Caso ninguém consiga obter mais do que 50%, há o que se chama de “brokered convention” (convenção quebrada), fato que complica de forma inacreditável a indicação do candidato. Para não embolar ainda mais esta explicação, deixo de explicar aqui a possibilidade de “brokered convention” por hora, apesar que as chances disso ocorrer pela 1ª vez na história das prévias em votação popular são interessantes² no lado democrata.

Mas quantos são os delegados de cada partido? Quem indica? Eles são livres para votar em quem quiser ou tem voto vinculado? Por ser um processo interno, cada partido tem a sua regra e a partir daqui começará a 2ª parte desse guia, que também terá um breve histórico dos principais candidatos e o calendário das prévias. Porém  apenas  serão abordados as regras,os candidatos e o calendário do Partido Democrata.

Por que esse “preconceito”? Porque o atual presidente Donald Trump é candidato a reeleição e por isso neste neste ano as prévias do Partido Republicano serão apenas “pro forma” pois como ele é o único candidato de alcance nacional do Grand Old Party (apelido do Partido Republicano), na prática ele já é o candidato do mesmo, resta saber apenas quem será seu adversário.

Notas

1 – quem quiser uma “avant-premiere” de como funciona o sistema da eleição de 8 de novembro, poderá ler o artigo explicativo que fiz para a eleição de 2016 .

2 – para quem ficou curioso, explico a Convenção Quebrada em uma coluna para 2016

8 Replies to “Guia Prático das Prévias Presidenciais Americanas – Versão 2020 (Parte I)”

  1. Olá Rafael,
    Estou com uma dúvida, nas Prévias a população vota nos candidatos ou nos delegados?
    Se for nos candidatos, como são definidos os delegados?

    1. Olá Camila,

      Isso varia conforme cada partido e cada estado, pois cada o Diretório Estadual de cada partido é livre para fazer suas próprias regras dentro das regras gerais emanadas pelo Diretório Nacional do partido.
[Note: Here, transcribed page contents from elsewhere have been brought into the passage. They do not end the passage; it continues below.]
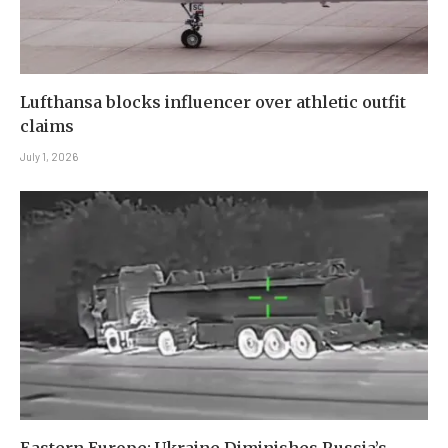
Lufthansa blocks influencer over athletic outfit
claims
July 1, 2026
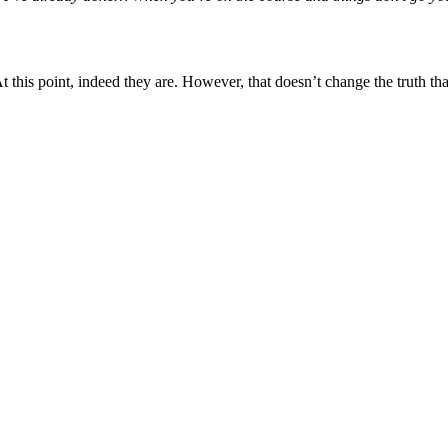
t this point, indeed they are. However, that doesn’t change the truth th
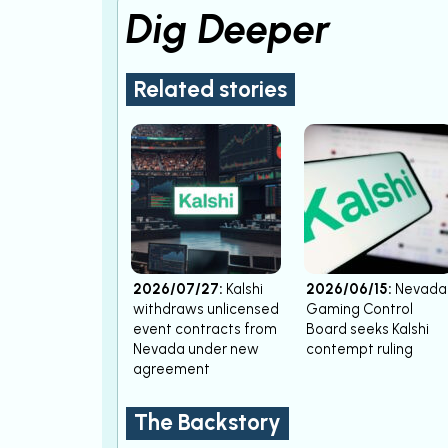
Dig Deeper
Related stories
2026/07/27:
Kalshi
2026/06/15:
Nevada
withdraws unlicensed
Gaming Control
event contracts from
Board seeks Kalshi
Nevada under new
contempt ruling
agreement
The Backstory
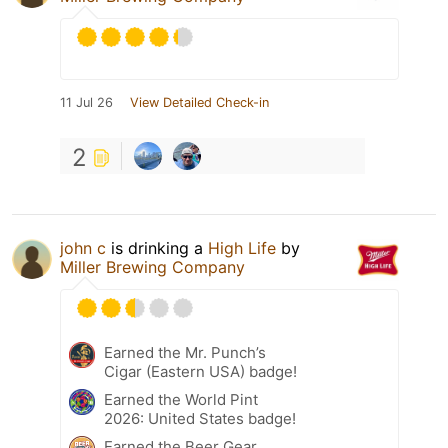
11 Jul 26
View Detailed Check-in
2
john c
is drinking a
High Life
by
Miller Brewing Company
Earned the Mr. Punch’s
Cigar (Eastern USA) badge!
Earned the World Pint
2026: United States badge!
Earned the Beer Gear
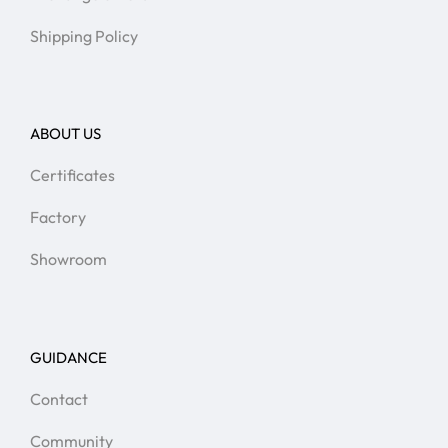
Shipping Policy
ABOUT US
Certificates
Factory
Showroom
GUIDANCE
Contact
Community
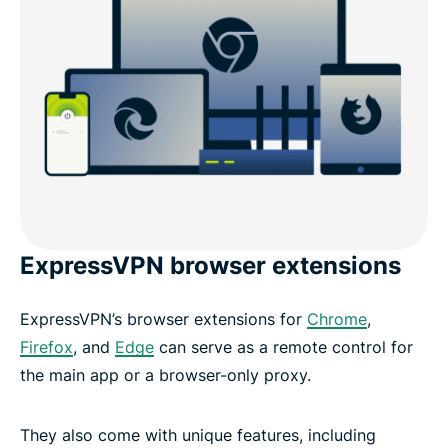
ExpressVPN browser extensions
ExpressVPN’s browser extensions for
Chrome
,
Firefox
, and
Edge
can serve as a remote control for
the main app or a browser-only proxy.
They also come with unique features, including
      No Partido Democrata normalmente se vota no candidato e este escolhe os delegados a que terá direito conforme o resultado da prévia no estado. Porém, há estados nos quais a escolha do delegado se dá em um evento posterior à prévia, normalmente uma Convenção Estadual. Nesses casos, mesmo que a escolha se dê posteriormente e não seja uma indicação direta do candidato, deve-se respeitar o resultado da prévia na escolha do delegado. Por exemplo: em determinado estado, pela prévia, o Candidato X ganhou 10 delegados e o Candidato Y, 8 delegados. Nesse caso, quando forem escolher os delegados, obrigatoriamente terão que escolher 10 pessoas que anteriormente já demonstraram apoio ao Candidato X e 8 delegados que demonstraram apoio ao Candidato Y.

      Já no Partido Republicano esse processo é uma bagunça completa. As regras nacionais são quase inexistentes e permitem ampla autonomia para o estado escolher seu processo de seleção. Aqui temos o famoso caso da Pennsylvania no qual apenas se vota no delegado. Por exemplo: em 2016, ninguém na Pennsylvania votou em Ted Cruz ou em Donald Trump, mas no delegado João da Silva. Claro que é normal o delegado-candidato indicar antes da eleição em quem ele iria votar na Convenção, mas tal declaração não era vinculante e nem o delegado-candidato era obrigado a fazer essa declaração.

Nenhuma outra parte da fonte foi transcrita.